Здорово! Томаш слова не мог выговорить. Добрый дядя веки опустил.

— Вот, Томаш, что сказал мне пан Минар. Только я не хотел тебе об этом рассказывать. Теперь, — не обижайся, — сказал. Но что поделаешь, когда ты такой строптивый и упрямый, нарочно торчишь в трактирных дверях, чтоб все тебя видели. А нынче, того пуще, в официанты просишься, будто ничего и не было.

— А что было-то? — спросил племянник, как укусил.

— Было, Томаш, — смиренно признал дядя, — Нам бы радоваться, что наконец у нас свое государство. А ты, сдается мне, все недоволен.

— Ты, дядя, будто насквозь меня видишь — и мало сказать, что я недоволен.

— То-то и оно. Значит, прав пан Минар, — заключил дядя, как заключила бы и набожная Томашева мать. — Недовольные — они и есть подрыватели.

— Отлично, дядя. Ты правильно рассудил. Только не можешь ли сказать еще — что же я подрываю?

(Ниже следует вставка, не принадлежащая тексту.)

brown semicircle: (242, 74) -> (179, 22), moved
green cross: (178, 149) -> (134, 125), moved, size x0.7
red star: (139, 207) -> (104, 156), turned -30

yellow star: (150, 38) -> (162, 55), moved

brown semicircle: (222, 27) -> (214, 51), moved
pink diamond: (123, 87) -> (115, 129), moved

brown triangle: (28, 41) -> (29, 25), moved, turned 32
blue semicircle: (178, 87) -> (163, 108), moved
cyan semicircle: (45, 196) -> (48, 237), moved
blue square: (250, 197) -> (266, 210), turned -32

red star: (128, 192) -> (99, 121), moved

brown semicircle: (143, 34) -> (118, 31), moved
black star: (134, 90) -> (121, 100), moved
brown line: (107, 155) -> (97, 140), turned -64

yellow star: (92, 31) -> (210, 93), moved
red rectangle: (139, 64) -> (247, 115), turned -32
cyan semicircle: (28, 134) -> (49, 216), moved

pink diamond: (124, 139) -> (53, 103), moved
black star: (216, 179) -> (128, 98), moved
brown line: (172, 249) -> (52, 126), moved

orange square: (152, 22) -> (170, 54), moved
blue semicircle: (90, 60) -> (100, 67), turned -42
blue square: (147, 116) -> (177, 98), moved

— Да уж подрываешь. Покорности нет в тебе. Права Маргита — по глазам видно, что ты безбожник. Мать из-за тебя мучается. Уважаемые люди для тебя — пустое место. И я-то уж стал для тебя пустым местом, сознайся. Как вернулся, на меня свысока глядишь. Ой, плохо тебе будет, Томаш, в бога не веришь, почтенных людей ни во что не ставишь, да и сам себя не уважаешь. Потому и в официанты просишься. Да, вот в чем суть: сам себя не уважаешь. В себе недуг носишь. Злость в себе носишь, распирает она тебя. Нелюдим ты. От недуга твоего и мысли все, злоба твоя. Я тебе говорю — одна только уж злоба и есть в тебе, а больше ничего. А от злобы — что от злобы может быть? Одно зло, да грехи, да смута.

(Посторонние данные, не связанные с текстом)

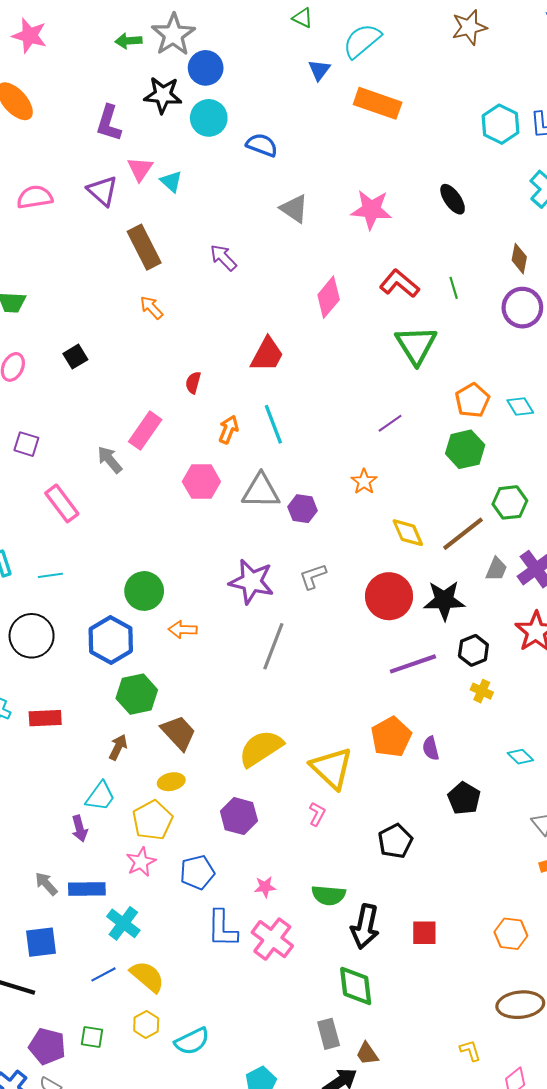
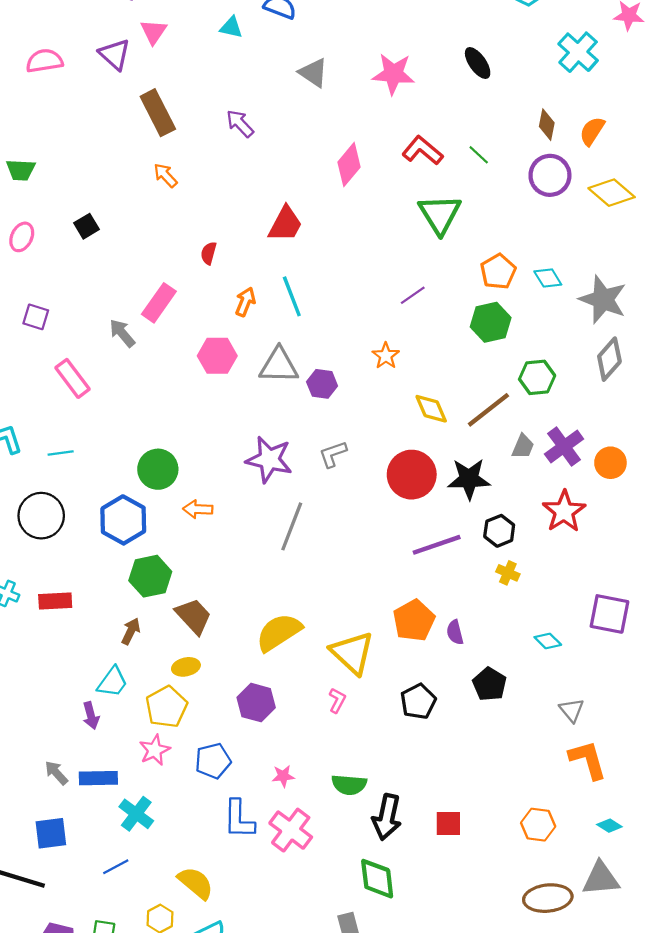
cyan triangle: (171, 181) -> (231, 27), moved, turned -30
green line: (454, 288) -> (479, 155), turned -30
black pentagon: (395, 841) -> (418, 701), moved
yellow semicircle: (147, 977) -> (196, 883), moved

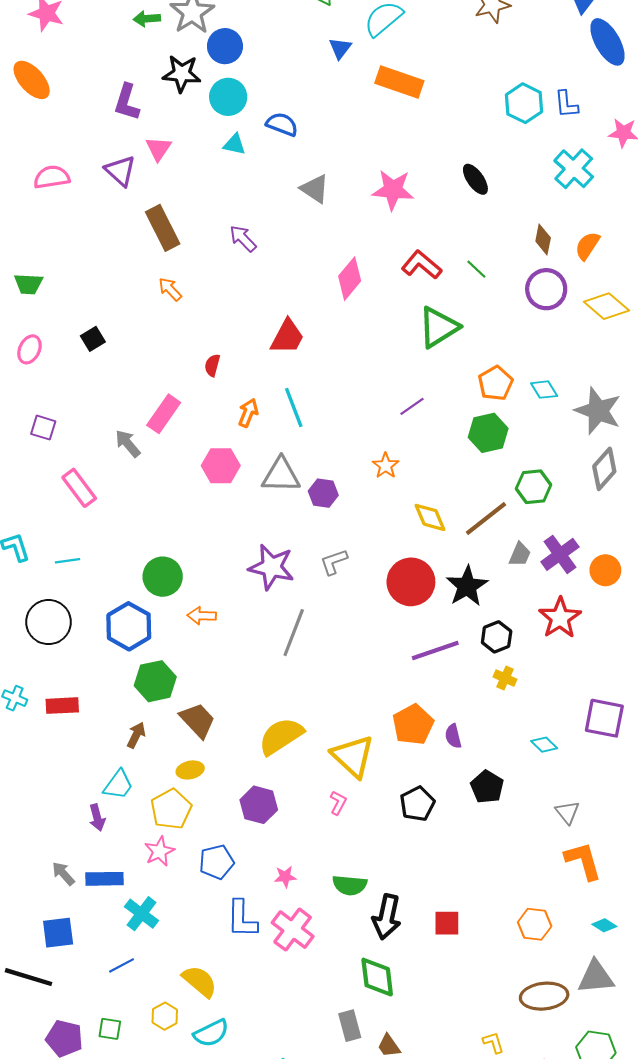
green triangle: (440, 214) -> (438, 327), turned 30
black star: (469, 479) -> (467, 586), turned -30

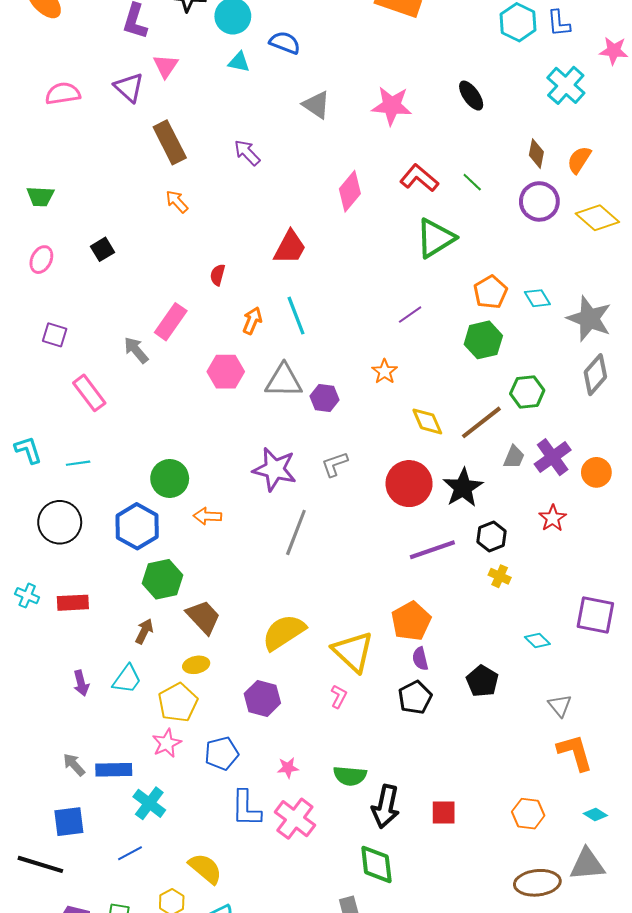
red star: (560, 618) -> (553, 518), size x0.7
purple semicircle: (453, 736) -> (420, 659), moved
purple arrow: (97, 818) -> (81, 683), moved

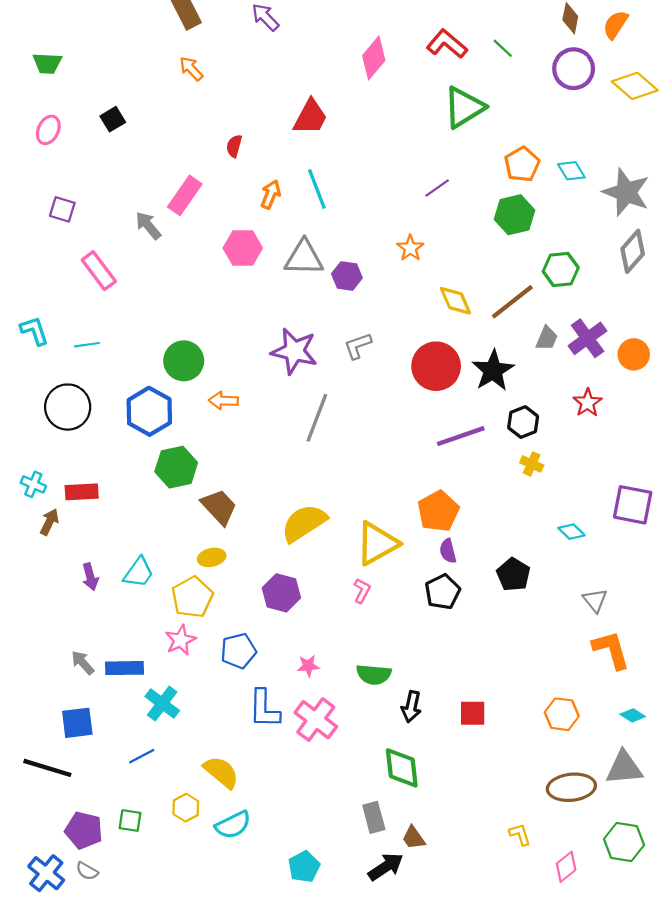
brown arrow: (144, 631) -> (49, 522), moved
yellow triangle: (353, 652) -> (377, 543), turned 48
black arrow: (386, 806) -> (411, 707), size x0.7

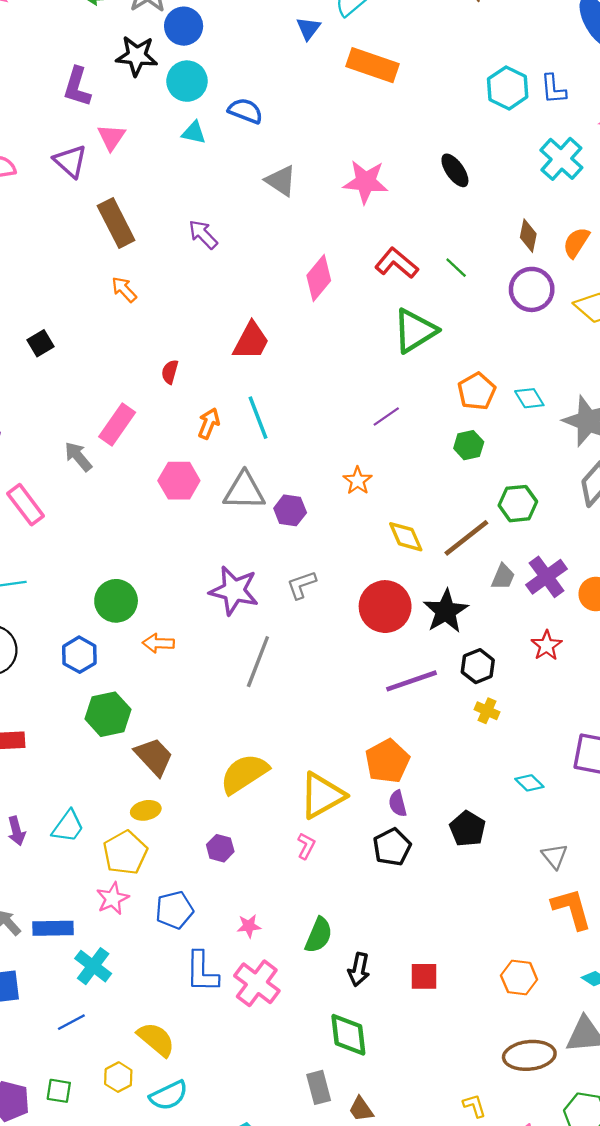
green hexagon: (514, 215) -> (469, 445), size x0.7
blue hexagon: (149, 411) -> (79, 655), size x0.7
purple hexagon: (281, 593) -> (220, 848), size x0.7
green semicircle: (374, 674) -> (319, 935), turned -72

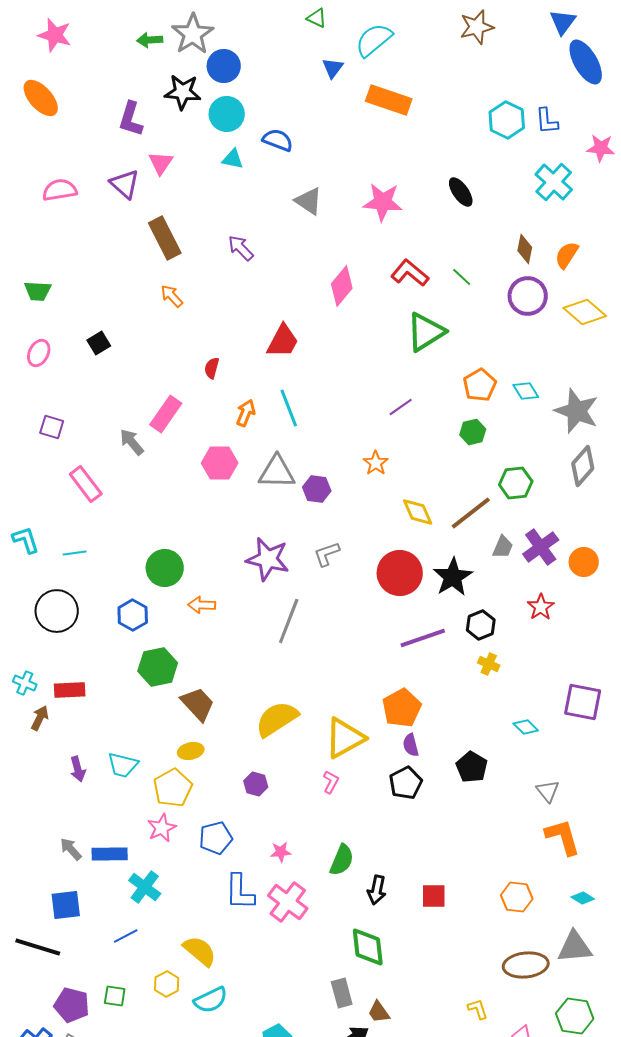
cyan trapezoid: (68, 826) -> (123, 765), turned 68

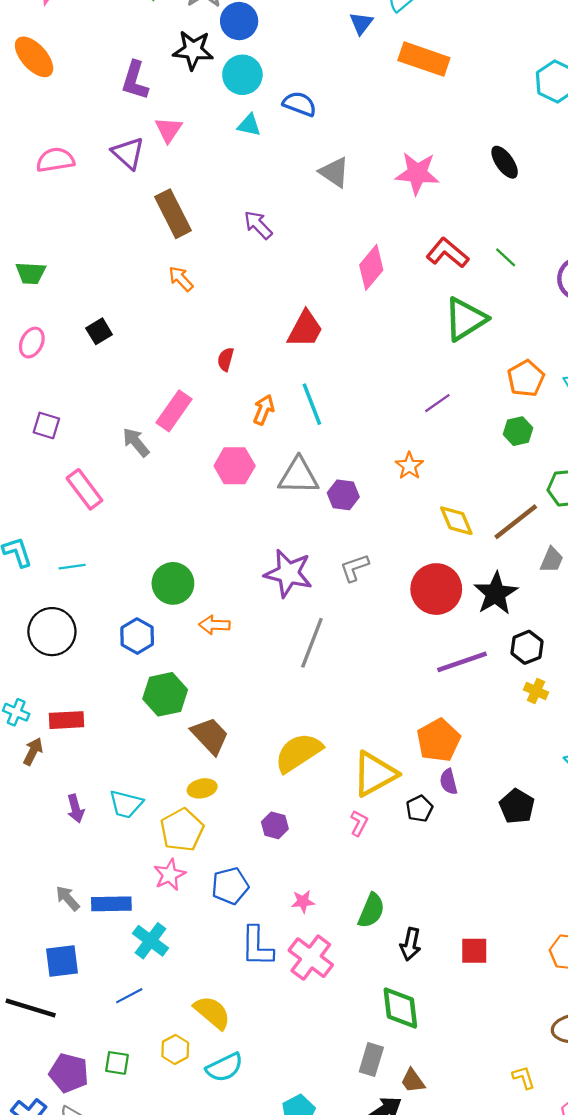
black pentagon: (406, 783) -> (419, 809), moved, size x0.7
gray rectangle: (342, 993) -> (371, 1060), turned 32

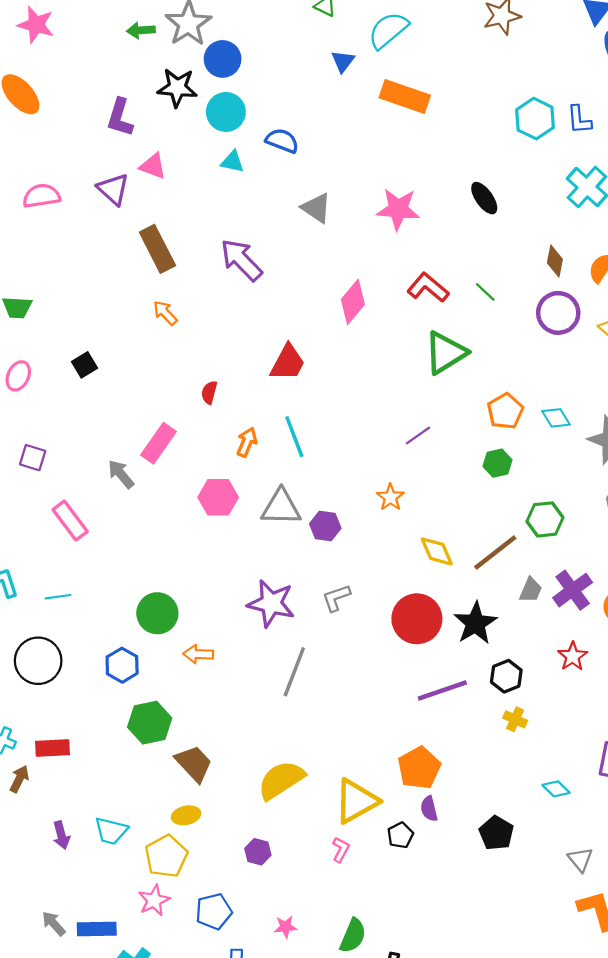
pink triangle: (168, 130) -> (153, 166), turned -44
purple arrow: (258, 225) -> (241, 260), size x1.5

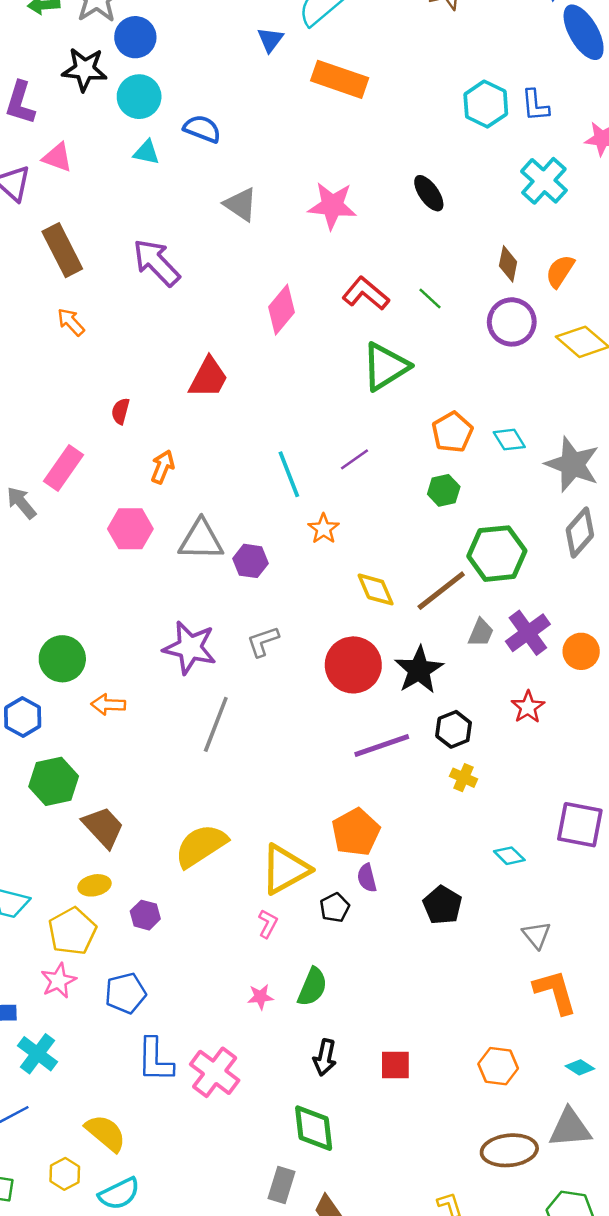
cyan line: (294, 437) -> (289, 474), moved
green hexagon: (545, 519) -> (497, 554), size x1.4
purple hexagon: (258, 852) -> (145, 915), moved
pink star: (285, 927) -> (260, 997), moved
green semicircle: (353, 936) -> (312, 987), moved

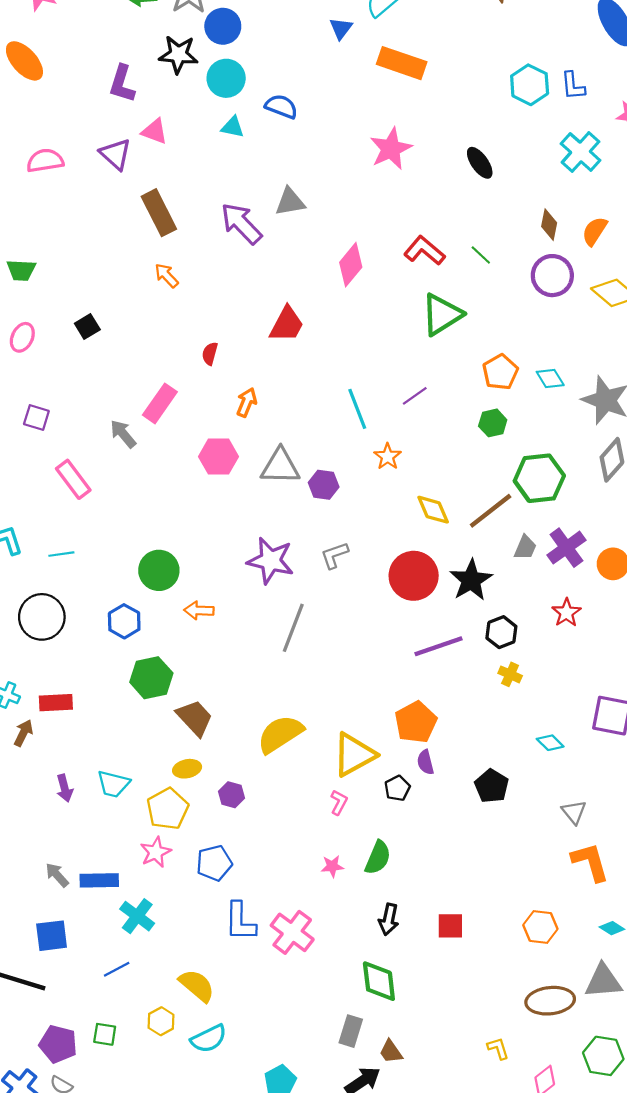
gray triangle: (241, 204) -> (290, 202), moved, turned -44
pink star: (332, 206) -> (391, 149), moved, turned -30

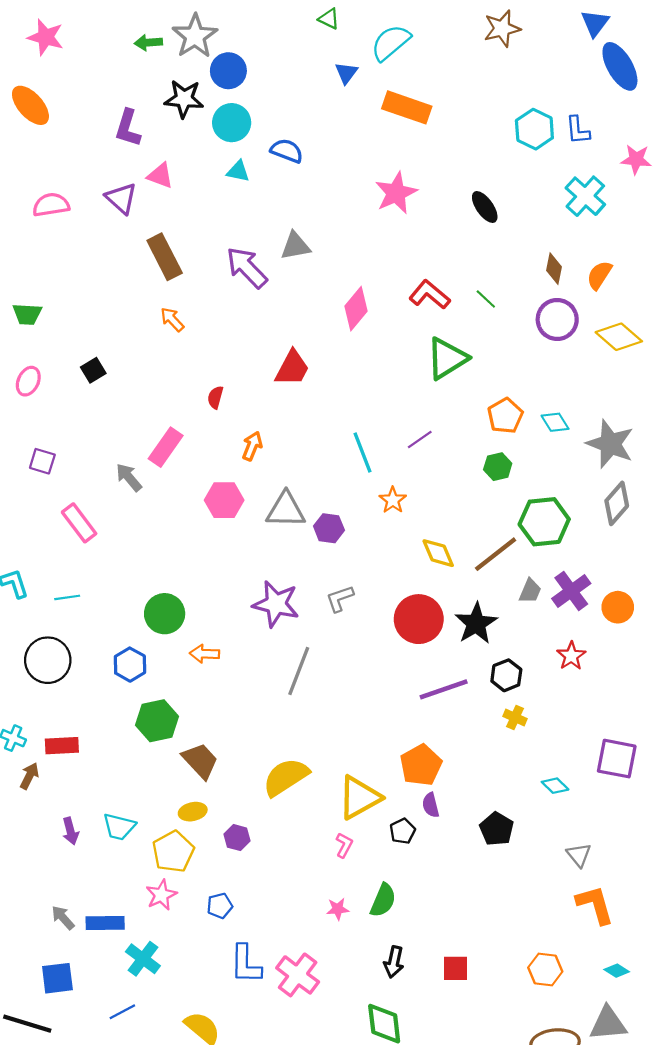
blue pentagon: (214, 863) -> (220, 906), size x0.7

— Вижу, дядя, понял ты меня, — согласился Томаш. — В одном только ошибся ты: не злоба это. Это ненависть. Всем сердцем ненавижу все. Родная мать отреклась от меня ради святой религии. Она от меня отреклась ради боженьки своего, ты отрекаешься от меня ради заведения. Наконец-то я узнал это. Позволь, еще хочу сказать два слова о чувствах. Плевать теперь на них. Я тебя уважал. Думал, чувство привело тебя из-за моря в самый трудный час. Оно, это твое чувство, и меня ведь водило. Помнишь? Ходили мы с тобой по горам, и так мне с тобою славно шагалось — будто под ногами у меня и впрямь была твердая почва. Думал я — ты святой, этакий чудаковатый словацкий святой, но это потому, Что я плохо понимал тебя. Видел в тебе всех словацких Менкинов. И верил. Будто Менкины в самом деле могут жить из ничего, из одного чувства. Как-то ты сказал, что в Америке люди живут на доллары, а тут, на родине, мы милостью живы. Ты так и жил. Ты умел с чистым сердцем служить дворником в собственном доме. Когда я видел, как ты проходишь улицей, я верил, что менкиновский народец не желает иметь и не имеет ничего общего с теми гнусностями, которые сейчас творятся. Верил, что этот маленький народ сбережет свою невинность — за исключением уж самых черных воронов. Что как-нибудь да переживет он эту войну неизуродованным. Заводы расхватали немцы, Менкинам достаточно было заткнуть глотки аризацией. Ты, дядя, сам себе внушаешь, будто аризовал ты от доброты твоей, чуть ли не из любви. Куда же завела тебя твоя доброта? Да и что это за доброта? Глупость это, глупая доверчивость. Или, черт ее знает, фальшь какая-то. Темно в голове, вот в чем дело. На такую доброту — знаешь что… О том свинстве, что в твоем доме творится, ты не знаешь и знать не хочешь. Иди ты к дьяволу с такой добротой. Наливаешь, денежки гребешь — по-христиански. Но и прежние хозяева, евреи, так же ведь наливали да денежки гребли… Но не бойся, дядя, переживу я то разочарование, что считал тебя за отца. Ненавидеть буду тебя, как ненавижу твоих виднейших в городе господ. Вот и все, что на душе моей лежало. Ты себе упреков не делай. И нечего тебе бояться — что, мол, со мной будет. Уж один-то из менкиновского племени как-нибудь да проживет из ничего. И не милостью жив он будет, дядя, а ненавистью, и прежде всего ненавистью к менкиновской глупости и доброте.